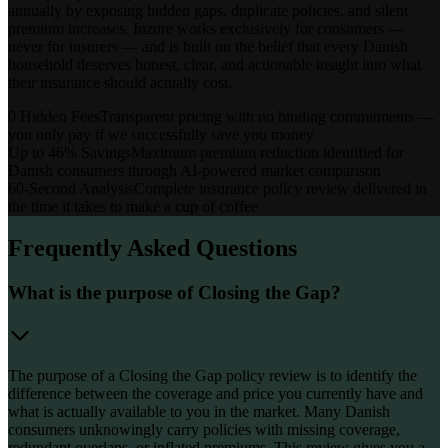
annually by exposing hidden gaps, duplicate policies, and silent
premium increases. Inzure works exclusively for consumers —
never for insurers — and is built on the belief that every Danish
household deserves honest, clear, and actionable insight into what
their insurance should actually cost.
0 Hidden Fees
Transparent pricing with no binding commitments —
you only pay if we successfully save you money
Up to 46% Savings
Maximum premium reduction identified for
Danish consumers through AI-powered market comparison
60-Second Analysis
Complete insurance policy review delivered in
the time it takes to make a cup of coffee
Frequently Asked Questions
What is the purpose of Closing the Gap?
The purpose of a Closing the Gap policy review is to identify the
difference between the coverage and price you currently have and
what is actually available to you in the market. Many Danish
consumers unknowingly carry policies with missing coverage,
redundant overlaps, or inflated premiums. This review gives you a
=-=-=-=-=
◆ **BRIEF**: Which of the lines in the material carry the string "Danish"? Pull them out.

◆ **OUTPUT BELOW**:
never for insurers — and is built on the belief that every Danish
Danish consumers through AI-powered market comparison
what is actually available to you in the market. Many Danish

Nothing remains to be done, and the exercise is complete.